In the measurement of the beam density of the primary beam vertical section, the acquisition times are determined by m, the larger the value of m is, the more the acquisition times are, the smaller the acquisition interval is, and the more comprehensive the section information is obtained. Fig. 2a-4a show the beam density distribution of 2b-4b, which is finally obtained by taking the positions of the acquisition points relative to the beam baffle when m is 1, 2 and 4 respectively, taking the beam with gaussian distribution as an example. If the measurement accuracy needs to be improved continuously, only the value m needs to be increased continuously, and finally the obtained beam density distribution is more perfect. However, the value of m is not infinitely large and will have an upper limit for a particular measurement system.

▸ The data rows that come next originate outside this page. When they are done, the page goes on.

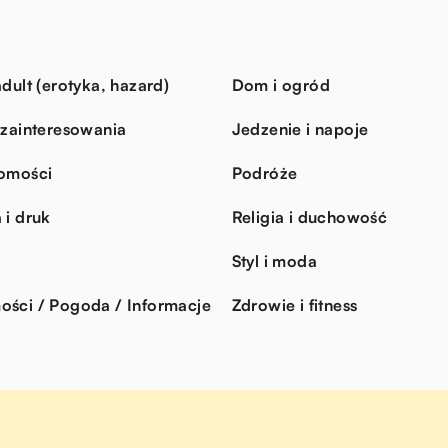
dult (erotyka, hazard)
Dom i ogród
 zainteresowania
Jedzenie i napoje
omości
Podróże
 i druk
Religia i duchowość
Styl i moda
ści / Pogoda / Informacje
Zdrowie i fitness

And after the processor obtains the beam density distribution, the processor feeds back related adjusting parameters to the beam generating device so as to adjust the beam and sends information to the upper computer.

The contents of the present patent have been described in detail with reference to specific embodiments thereof. Any obvious modifications to the disclosure herein disclosed which do not depart from the spirit of the disclosure herein will be readily apparent to those skilled in the art as a violation of the disclosure and the pertinent legal responsibility will be afforded thereto.